---- DATA EXTRACTS

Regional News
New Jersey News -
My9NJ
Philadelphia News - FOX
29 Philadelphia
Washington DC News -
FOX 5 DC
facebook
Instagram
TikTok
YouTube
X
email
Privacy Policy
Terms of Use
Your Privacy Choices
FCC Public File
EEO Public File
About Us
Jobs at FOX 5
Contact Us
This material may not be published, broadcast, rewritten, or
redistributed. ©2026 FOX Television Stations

--------
---- DATA EXTRACTS

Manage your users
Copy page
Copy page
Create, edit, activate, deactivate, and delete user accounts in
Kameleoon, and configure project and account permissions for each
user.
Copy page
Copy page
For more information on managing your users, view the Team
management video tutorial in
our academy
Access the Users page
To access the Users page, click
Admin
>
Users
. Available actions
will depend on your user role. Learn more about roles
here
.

--------

_ACTION ITEM_
The required answer is the exact run of lines above starting at the line with "New Jersey News" and ending at the line with "redistributed. ©2026 FOX Television Stations", with both ends present.

_WRITTEN SOLUTION_
New Jersey News -
My9NJ
Philadelphia News - FOX
29 Philadelphia
Washington DC News -
FOX 5 DC
facebook
Instagram
TikTok
YouTube
X
email
Privacy Policy
Terms of Use
Your Privacy Choices
FCC Public File
EEO Public File
About Us
Jobs at FOX 5
Contact Us
This material may not be published, broadcast, rewritten, or
redistributed. ©2026 FOX Television Stations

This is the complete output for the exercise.